Predicting recurrence in adult granulosa cell tumors: the role of Ki67, p53, and TERT mutations.

Abstract

Purpose: Adult granulosa cell tumors (aGCTs) are a rare type of ovarian malignancy. While most aGCTs have an indolent course, up to 25% experience recurrence. Identifying markers for disease recurrence is crucial for optimal management.

Methods: Our study consisted of a total of 55 patients, comprising primary non-recurrent aGCTs (n = 30), aGCT recurrences without corresponding primary tumors (n = 19), and primary aGCTs which later recurred along with their matched recurrences (n = 6).

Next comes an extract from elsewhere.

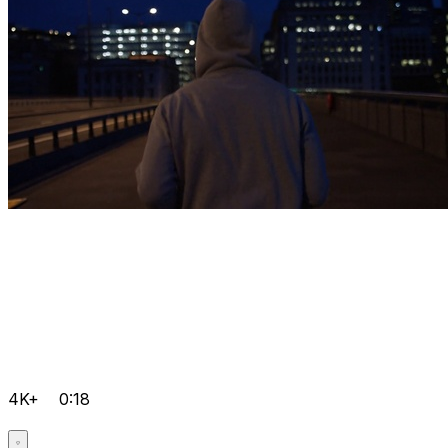
4K+
0:18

Immunohistochemical analysis was conducted for CD73, Ki67, and p53, along with TERT mutation analysis on selected tissue samples.

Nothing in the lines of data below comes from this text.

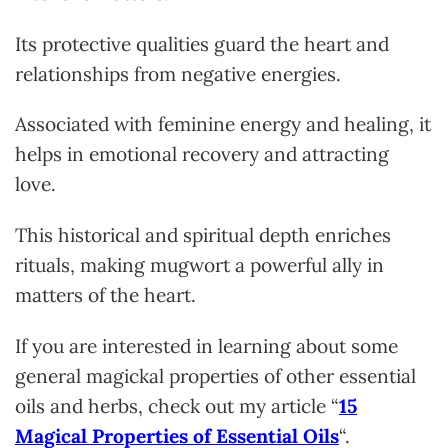
Its protective qualities guard the heart and
relationships from negative energies.
Associated with feminine energy and healing, it
helps in emotional recovery and attracting
love.
This historical and spiritual depth enriches
rituals, making mugwort a powerful ally in
matters of the heart.
If you are intereste
d in learning about some
general magickal properties of other essential
oils and herbs, check out my article “
15
Magical Properties of Essential Oils
“.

Results: Immunohistochemical analysis revealed higher Ki67 proliferation index in recurrent aGCTs compared to non-recurrent cases. Mutational p53 staining was only present in recurrent cases. CD73 expression did not differ significantly between primary non-recurrent and recurrent aGCTs. A notably increased occurrence of TERT promoter mutations was identified in recurrent aGCTs (14/25, 56%) in contrast to primary non-recurrent instances (8/27, 29.6%) (p = 0.05). In primary non-recurrent aGCTs with identified TERT mutations, the C250T locus was impacted in 2 cases, while the C228T locus was affected in 6 cases. Recurrent aGCT cases predominantly exhibited TERT C228T mutation in 13 out of 14 patients. Among the six pairs of primary and recurrent aGCTs studied, four pairs displayed TERT mutations in both primary and recurrence samples. Moreover, cases with TERT mutations exhibited a higher Ki67 index.

Conclusion: Identifying patients with high Ki67 and mutational p53 together with TERT mutations may help predict potential recurrence in aGCT cases.